The richest people in the world, who make up just 1% of the population, are responsible for a significant amount of carbon emissions. A study shows that the “1 percenters” make up twice as much carbon pollution than the poorest half of the world. Some say the poor are the least responsible for climate change, but have to deal with most of the negative consequences.

In a 25 year study led by Oxfam, researchers at the Stockholm Environment Institute found that wealthy countries were responsible for using up nearly a third of the Earth’s carbon budget. The study was conducted from 1990 to 2015, when annual emissions grew by 60%.

Oxfam is a confederation of 20 independent charitable organisations focusing on the alleviation of global poverty, founded in 1942 and led by Oxfam International. It is a major nonprofit group with an extensive collection of operations.

63 million people made up the richest 1% of the world. Since 1990, they have been responsible for 9% of the ‘carbon budget’. The carbon budget is the maximum amount of greenhouse gases that can go into the air before temperature rises to catastrophic levels. 3.1 billion people make up the poorest half of the world’s population. The carbon emissions growth rate of the rich 1% was 3 times more than the poorest half of the world.

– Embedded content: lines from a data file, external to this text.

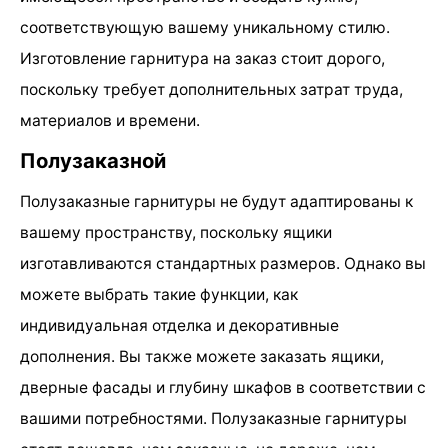
соответствующую вашему уникальному стилю.
Изготовление гарнитура на заказ стоит дорого,
поскольку требует дополнительных затрат труда,
материалов и времени.
Полузаказной
Полузаказные гарнитуры не будут адаптированы к
вашему пространству, поскольку ящики
изготавливаются стандартных размеров. Однако вы
можете выбрать такие функции, как
индивидуальная отделка и декоративные
дополнения. Вы также можете заказать ящики,
дверные фасады и глубину шкафов в соответствии с
вашими потребностями. Полузаказные гарнитуры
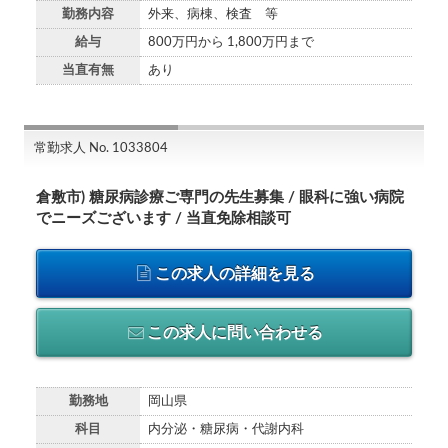
勤務内容
外来、病棟、検査 等
給与
800万円から 1,800万円まで
当直有無
あり
常勤求人 No. 1033804
倉敷市) 糖尿病診療ご専門の先生募集 / 眼科に強い病院
でニーズございます / 当直免除相談可
この求人の詳細を見る
この求人に問い合わせる
勤務地
岡山県
科目
内分泌・糖尿病・代謝内科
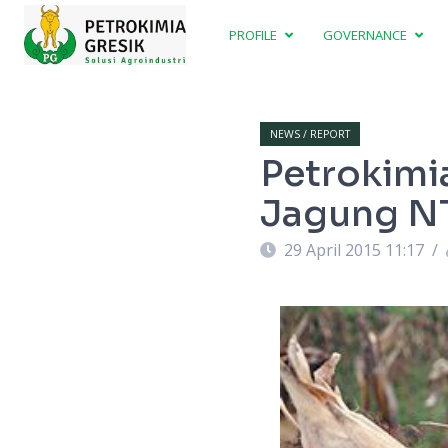
PROFILE
GOVERNANCE
NEWS / REPORT
Petrokimi
Jagung NT
29 April 2015 11:17
/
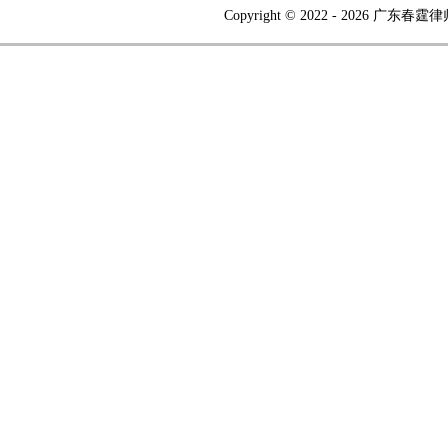
Copyright © 2022 -
2026 广东春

There’s not just an economic inequality between the rich and the poor, according to the head of policy, advocacy and research, Tim Gore. He told AFP the research shows the world’s “carbon inequality.”

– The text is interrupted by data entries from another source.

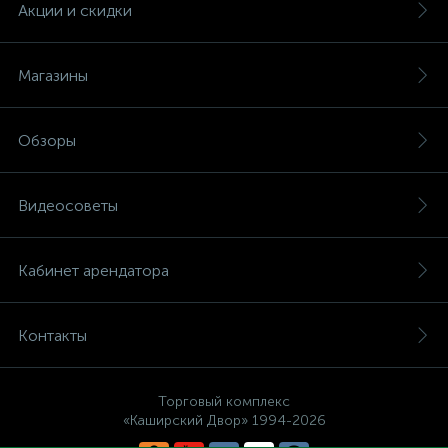
Акции и скидки
Магазины
Обзоры
Видеосоветы
Кабинет арендатора
Контакты
Торговый комплекс
«Каширский Двор» 1994-2026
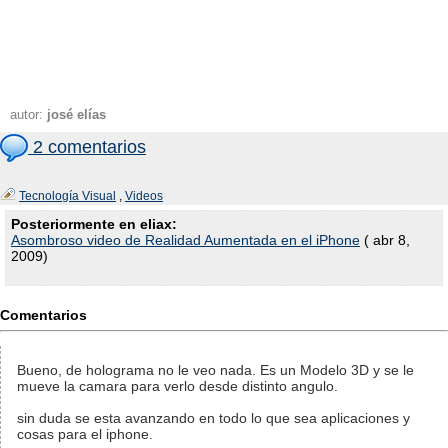
autor:
josé elías
2 comentarios
Tecnología Visual
,
Videos
Posteriormente en eliax:
Asombroso video de Realidad Aumentada en el iPhone
( abr 8,
2009)
Comentarios
Bueno, de holograma no le veo nada. Es un Modelo 3D y se le
mueve la camara para verlo desde distinto angulo.
sin duda se esta avanzando en todo lo que sea aplicaciones y
cosas para el iphone.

“It’s not just that extreme economic inequality is divisive in our societies, it’s not just that it slows the rate of poverty reduction …But there is also a third cost which is that it depletes the carbon budget solely for the purpose of the already affluent growing their consumption … And that of course has the worse impacts on the poorest and least responsible.”

Carbon emissions have decreased since the pandemic. But just a few months doesn’t take away the damage that has been done for years. Temperatures are still on track to rise several degrees this century. Although the 2015 Paris climate deal was set to keep the global temperature rise below 2 degrees Celsius above pre industrial levels, emissions have continued to increase.

“It’s clear that the carbon intensive and highly unequal model of economic growth over the last 20-30 years has not benefited the poorest half of humanity… It’s a false dichotomy to suggest that we have to choose between economic growth and fixing the climate crisis.”

Some say the global economy needs to prioritise “green growth.” If not, the decrease in pollution during the pandemic will have a very small and insignificant overall impact on climate change. Some say carbon emissions affect the poorest nations the most who don’t have enough resources to fight natural disasters possibly brought on by the rising temperatures, like wildfires and droughts.